The toy piano, also known as the kinderklavier (child's keyboard), is a small piano-like musical instrument. Most modern toy pianos use round metal rods, as opposed to strings in a regular piano, to produce sound. The U.S. Library of Congress recognizes the toy piano as a unique instrument with the subject designation, Toy Piano Scores: M175 T69. The most famous example of a dedicated composition for the instrument is the "Suite for Toy Piano" (1948) by John Cage.

Characteristics 
Toy pianos come in many shapes, from scale models of upright or grand pianos to toys which only resemble pianos in that they possess keys. Toy pianos are usually no more than 50 cm in width, and made out of wood or plastic. The first toy pianos were made in the mid-19th century and were typically uprights, although many toy pianos made today are models of grands. Rather than hammers hitting strings as on a standard piano, the toy piano sounds by way of hammers hitting metal bars or rods which are fixed at one end. The hammers are connected to the keys by a mechanism similar to that which drives celestas.

Toy pianos ostensibly use the same musical scale as full size pianos, although their tuning in all but the most expensive models is usually very approximate. Similarly, the pitch to which they are tuned is rarely close to the standard of 440 Hz for the A above middle C. A typical toy piano will have a range of one to three octaves. The cheapest models may not have black keys, or the black keys may be painted on. This means they can play a fixed diatonic scale (or an approximately tuned version of it), but not the full chromatic scale, or diatonic scales in other keys. Typically, diatonic toy pianos have only eight keys and
can play one octave. Other variants may have non-functioning black keys between every key (which would make it appear to play the quarter tones between E/F and B/C), but they either do not play, play the same notes as an adjacent white key, or play a special sound effect. Some toy pianos cost hundreds of dollars.

History 
Early toy pianos used glass bars to produce their sound, but Albert Schoenhut, son of a German toy-making family, introduced metal sounding bars to make the instrument more durable. One popular model used metal xylophone bars, struck by a wooden sphere thrown up by the piano key to make its sound. In 1866 he was offered employment in Philadelphia, United States, to repair German toy pianos which had been damaged in transit.
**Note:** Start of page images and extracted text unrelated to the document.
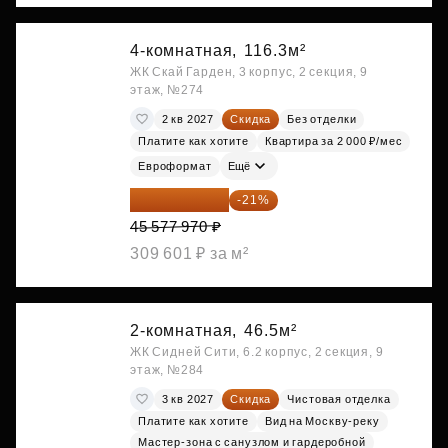
4-комнатная,
116.3м²
ЖК Скай Гарден, 3 корпус, 2 секция, 9
этаж, №274
2 кв 2027
Скидка
Без отделки
Платите как хотите
Квартира за 2 000 ₽/мес
Евроформат
Ещё
36 006 596 ₽
-21%
45 577 970 ₽
309 601 ₽ за м²
2-комнатная,
46.5м²
ЖК Сидней Сити, 6.2 корпус, 2 секция, 9
этаж, №284
3 кв 2027
Скидка
Чистовая отделка
Платите как хотите
Вид на Москву-реку
Мастер-зона с санузлом и гардеробной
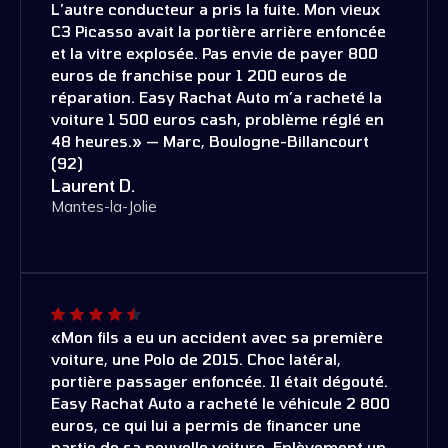
L’autre conducteur a pris la fuite. Mon vieux
C3 Picasso avait la portière arrière enfoncée
et la vitre explosée. Pas envie de payer 800
euros de franchise pour 1 200 euros de
réparation. Easy Rachat Auto m’a racheté la
voiture 1 500 euros cash, problème réglé en
48 heures.» — Marc, Boulogne-Billancourt
(92)
Laurent D.
Mantes-la-Jolie
«Mon fils a eu un accident avec sa première
voiture, une Polo de 2015. Choc latéral,
portière passager enfoncée. Il était dégouté.
Easy Rachat Auto a racheté le véhicule 2 800
euros, ce qui lui a permis de financer une
partie de sa nouvelle voiture. Enlèvement un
In 1872 he established the Schoenhut Piano Company to manufacture toy pianos, diversifying into other instruments.  By 1917, Schoenhut produced a catalog showing 10 pages of upright and grand pianos of all shapes and sizes, with one page devoted to miniature piano stools alone. The models had nicknames beginning with "P", such as Packer, Padder, Papa and Poet. Keys were made of imitation ivory. By 1935, Schoenhut had produced over 40 styles and sizes of toy piano, with prices ranging from 50 cents to 25 dollars.

In 1930, a toy piano metal rod design was patented by Alice Violet Bennett.
   
During the 1950s, J. Chein & Company of Burlington, NJ manufactured the PianoLodeon, a child's piano remarkable for the fact that it operated by a mechanism closely related to an actual player piano. The child could play the keys or let a small piano roll take over, the metal rods being struck by hammers propelled by a vacuum driven by a blower. In the 1960s, the Tomy Toy Company offered the Tuneyville Player Piano using organ music, in which air blows through pipes. The child can play the keys manually or insert a plastic disk to play a recognizable tune.
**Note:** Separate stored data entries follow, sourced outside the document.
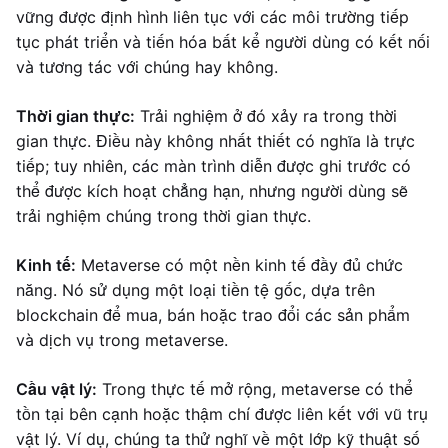
vững được định hình liên tục với các môi trường tiếp
tục phát triển và tiến hóa bất kể người dùng có kết nối
và tương tác với chúng hay không.
Thời gian thực:
Trải nghiệm ở đó xảy ra trong thời
gian thực. Điều này không nhất thiết có nghĩa là trực
tiếp; tuy nhiên, các màn trình diễn được ghi trước có
thể được kích hoạt chẳng hạn, nhưng người dùng sẽ
trải nghiệm chúng trong thời gian thực.
Kinh tế:
Metaverse có một nền kinh tế đầy đủ chức
năng. Nó sử dụng một loại tiền tệ gốc, dựa trên
blockchain để mua, bán hoặc trao đổi các sản phẩm
và dịch vụ trong metaverse.
Cầu vật lý:
Trong thực tế mở rộng, metaverse có thể
tồn tại bên cạnh hoặc thậm chí được liên kết với vũ trụ
vật lý. Ví dụ, chúng ta thử nghĩ về một lớp kỹ thuật số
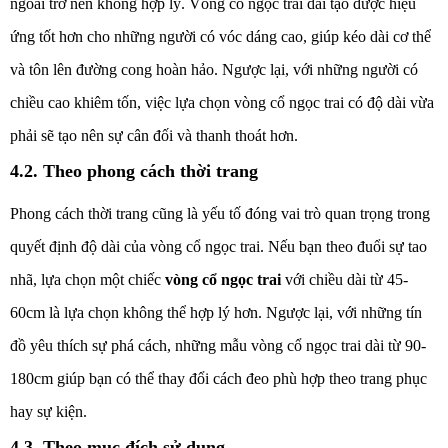
ngoài trở nên không hợp lý. Vòng cổ ngọc trai dài tạo được hiệu
ứng tốt hơn cho những người có vóc dáng cao, giúp kéo dài cơ thể
và tôn lên đường cong hoàn hảo. Ngược lại, với những người có
chiều cao khiêm tốn, việc lựa chọn vòng cổ ngọc trai có độ dài vừa
phải sẽ tạo nên sự cân đối và thanh thoát hơn.
4.2. Theo phong cách thời trang
Phong cách thời trang cũng là yếu tố đóng vai trò quan trọng trong
quyết định độ dài của vòng cổ ngọc trai. Nếu bạn theo đuổi sự tao
nhã, lựa chọn một chiếc
vòng cổ ngọc trai
với chiều dài từ 45-
60cm là lựa chọn không thể hợp lý hơn. Ngược lại, với những tín
đồ yêu thích sự phá cách, những mẫu vòng cổ ngọc trai dài từ 90-
180cm giúp bạn có thể thay đổi cách đeo phù hợp theo trang phục
hay sự kiện.
4.3. Theo mục đích sử dụng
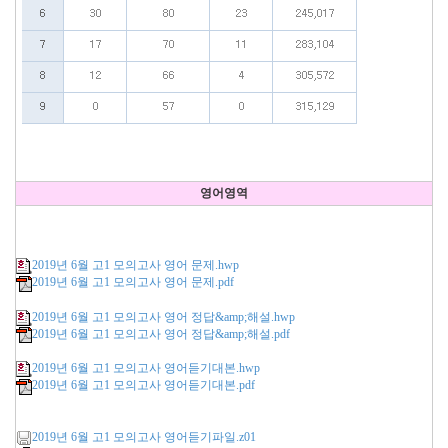
영어영역
2019년 6월 고1 모의고사 영어 문제.hwp
2019년 6월 고1 모의고사 영어 문제.pdf
2019년 6월 고1 모의고사 영어 정답&amp;해설.hwp
2019년 6월 고1 모의고사 영어 정답&amp;해설.pdf
2019년 6월 고1 모의고사 영어듣기대본.hwp
2019년 6월 고1 모의고사 영어듣기대본.pdf
2019년 6월 고1 모의고사 영어듣기파일.z01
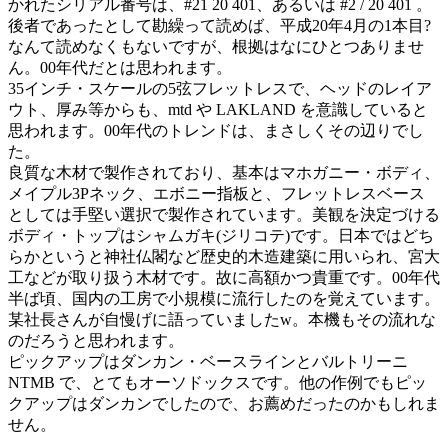
かれたシリアル番号は、#21 20 401、あるいは #2 / 20 401 。
後者であったとして勘繰って読めば、平成20年4月の1本目?
なんて読めなくもないですが、根拠はなにひとつありませ
ん。00年代だとは思われます。
35インチ・スケールの5弦フレットレスで、ヘッドのレイア
ウト、厚み等からも、mtd や LAKLAND を意識していると
思われます。00年代のトレンドは、まさしくその辺りでし
た。
良質な木材で製作されており、基本はマホガニー・ボディ、
メイプル3Pネック、エボニー指板と、フレットレスベース
としては手堅い選択で製作されています。美観を決定づける
ボディ・トップはシャムガキ(ジリコテ)です。日本ではどち
らかというと神社仏閣など歴史的木造建築に用いられ、宮大
工などが取り扱う木材です。故に高額かつ貴重です。00年代
半ば頃、国内の工房で小規模に流行したのを覚えています。
某社長さんが自慢げに語っていましたw。本機もその流れな
のだろうと思われます。
ピックアップはダンカン・ベースラインとバルトリーニ
NTMB で、とてもオーソドックスです。他の作例でもピッ
クアップはダンカンでしたので、お薦めだったのかもしれま
せん。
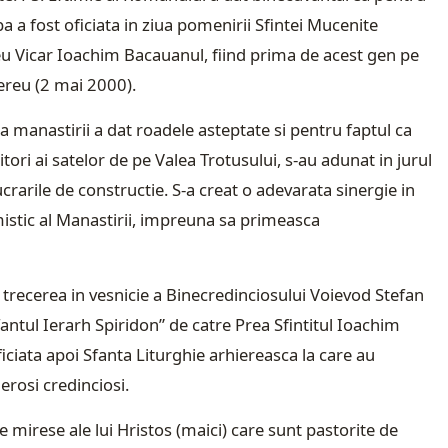
a a fost oficiata in ziua pomenirii Sfintei Mucenite
reu Vicar Ioachim Bacauanul, fiind prima de acest gen pe
iereu (2 mai 2000).
a manastirii a dat roadele asteptate si pentru faptul ca
tori ai satelor de pe Valea Trotusului, s-au adunat in jurul
arile de constructie. S-a creat o adevarata sinergie in
mistic al Manastirii, impreuna sa primeasca
la trecerea in vesnicie a Binecredinciosului Voievod Stefan
fantul Ierarh Spiridon” de catre Prea Sfintitul Ioachim
iciata apoi Sfanta Liturghie arhiereasca la care au
erosi credinciosi.
 mirese ale lui Hristos (maici) care sunt pastorite de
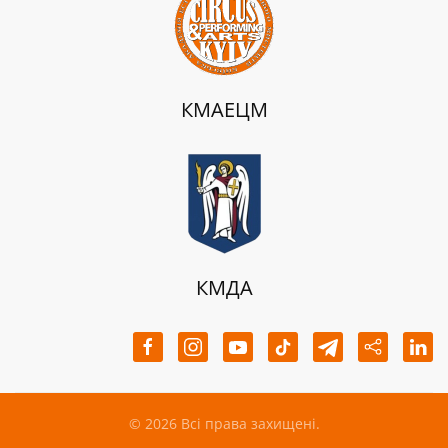
КМАЕЦМ
КМДА
©
2026
Всі права захищені.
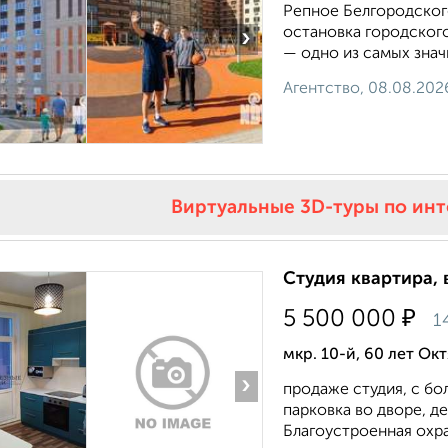
Репное Белгородског
остановка городског
›
— одно из самых знач
Агентство, 08.08.202
Виртуальные 3D-туры по ин
Студия квартира, 
₽
5 500 000
1
мкр. 10-й, 60 лет Ок
›
пpoдаже студия, с бо
пapковкa вo двоpe, д
Благoуcтроеннaя oхpa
By the 1950s, the toy piano market was dominated by two main toy piano makers: Jaymar and Schoenhut, counterparts to the Steinway and Baldwin for adult pianos. Wooden keys and hammers were replaced by moulded plastic ones. In the late 1970s, Schoenhut was acquired by Jaymar, although the two retained their distinct identities. Jaymar/Schoenhut experienced difficulty during the recession of the 1980s, folding and eventually re-emerging as the Schoenhut Piano Company in 1997. Today, Schoenhut Piano Company is still the leading manufacturer, with other toy piano manufacturers: Hering from Brazil, Zeada from China, and New Classic Toys from Netherlands.

From 1939 to 1970, Victor Michel improved toy-piano conception. Michelsonne French toy-pianos are known for their uniquely distinctive sound.
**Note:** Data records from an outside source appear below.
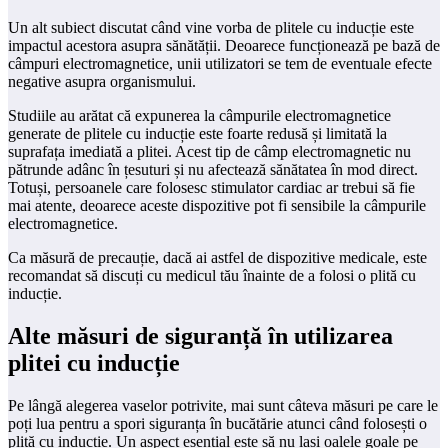
Un alt subiect discutat când vine vorba de plitele cu inducție este
impactul acestora asupra sănătății. Deoarece funcționează pe bază de
câmpuri electromagnetice, unii utilizatori se tem de eventuale efecte
negative asupra organismului.
Studiile au arătat că expunerea la câmpurile electromagnetice
generate de plitele cu inducție este foarte redusă și limitată la
suprafața imediată a plitei. Acest tip de câmp electromagnetic nu
pătrunde adânc în țesuturi și nu afectează sănătatea în mod direct.
Totuși, persoanele care folosesc stimulator cardiac ar trebui să fie
mai atente, deoarece aceste dispozitive pot fi sensibile la câmpurile
electromagnetice.
Ca măsură de precauție, dacă ai astfel de dispozitive medicale, este
recomandat să discuți cu medicul tău înainte de a folosi o plită cu
inducție.
Alte măsuri de siguranță în utilizarea
plitei cu inducție
Pe lângă alegerea vaselor potrivite, mai sunt câteva măsuri pe care le
poți lua pentru a spori siguranța în bucătărie atunci când folosești o
plită cu inducție. Un aspect esențial este să nu lași oalele goale pe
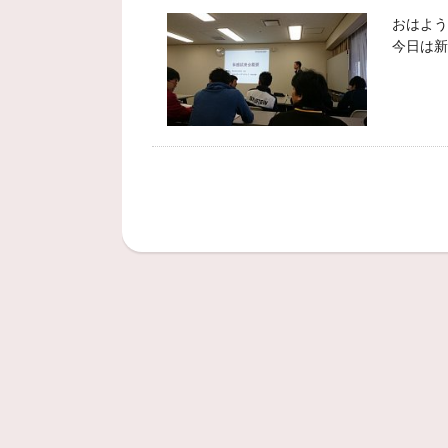
おはよう
今日は新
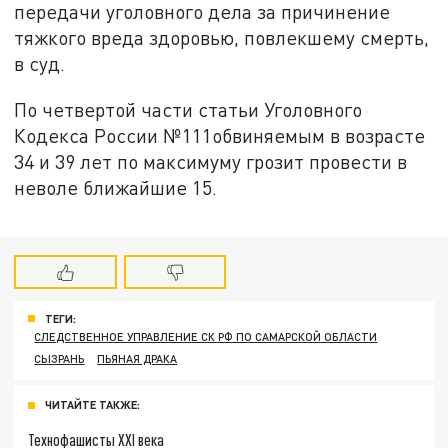
передачи уголовного дела за причинение
тяжкого вреда здоровью, повлекшему смерть,
в суд.
По четвертой части статьи Уголовного
Кодекса России №111обвиняемым в возрасте
34 и 39 лет по максимуму грозит провести в
неволе ближайшие 15.
ТЕГИ:
СЛЕДСТВЕННОЕ УПРАВЛЕНИЕ СК РФ ПО САМАРСКОЙ ОБЛАСТИ
СЫЗРАНЬ
ПЬЯНАЯ ДРАКА
ЧИТАЙТЕ ТАКЖЕ:
Технофашисты XXI века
Launched in 2000, the annual Toy Piano Festival, held in San Diego at the University of California, San Diego's Geisel Library, features a collection of toy pianos, recordings of compositions, and live performance of existing and new works written for toy pianos. The Festival influenced the Library of Congress to designate, in 2001, a dedicated subject heading and call number, Toy Piano Scores: M175 T69.

Use in musical performance and popular culture 

Though originally made as a child's toy, the toy piano has been used in serious classical and contemporary musical contexts. The most famous example is the "Suite for Toy Piano" (1948) by John Cage. Other works in classical music for the instrument include "Ancient Voices of Children" by George Crumb and a number of pieces by Mauricio Kagel. "Streicher, Tasti et Bizarreries" (2019) by Bijan Olia uses toy piano and melodica in addition to piano quartet. Steve Beresford has used toy pianos (along with many other toy instruments) in his improvised music.
 British experimental composers use the toy piano frequently, especially the Promenade Theatre Orchestra (1969–73), a quartet of composer/performers (members included John White, Alec Hill, Hugh Shrapnel, and Christopher Hobbs), whose central instrumentation consisted of four matched French Michelsonne  toy pianos and Hohner reed organs.  Their music was, broadly, repetitive minimalism, often of great technical difficulty (Hobbs's Working Notes (1969) for four toy pianos), great dynamic power (Shrapnel's 4 Toy Pianos (1971)), were used in various combinations with reed organs, and used compositional techniques that were either specific to British experimentalism (such as systems music, invented by John White), or borrowed from other disciplines (such as Alec Hill's use of change ringing systems).
 In France in the early 1970s, Jean-Jacques Birgé performed on a toy-piano, besides synthesizers, and recorded it in "Le réveil" on his Défense de album in 1975, as Pascal Comelade built all his work on toy instruments, having played all kinds of toy pianos himself since 1978. Yann Tiersen played the instrument in his first album La Valse des Monstres (Monsters' Waltz, 1995). He also uses the toy piano to musically recreate the childhood of the main character in the French movie Amélie, which features a soundtrack composed mostly by him.
 A pioneer of the toy piano is the German composer and pianist Bernd Wiesemann. He played many concerts with the toy piano in Germany in the 1970s and 1980s. In 1993 he released the CD Neue Musik für Kinderklavier ("New Music for Toy Piano"), containing compositions by John Cage, Karlheinz Stockhausen, Ratko Delorko, Andreas Kunstein, Frank Scholzen, Joachim Herbold, Carlos Cruz de Castro, Francisco Estevez and himself. In 2004 he released the SACD Das untemperierte Klavier ("the not-so-well-tempered piano", a play on Bach's Well-Tempered Clavier), containing new contemporary works.
 Richard Carpenter used a toy piano as one of five keyboard instruments (the others being a grand piano, upright piano, console piano, and harpsichord) he played in his rendition of Zez Confrey's instrumental "Dizzy Fingers". Carpenter would run from instrument to instrument between each section of the song, which was performed for the TV special The Carpenters: Music, Music, Music. In addition to that, he also used a toy piano on The Carpenters' interpretation of The Rainbow Connection.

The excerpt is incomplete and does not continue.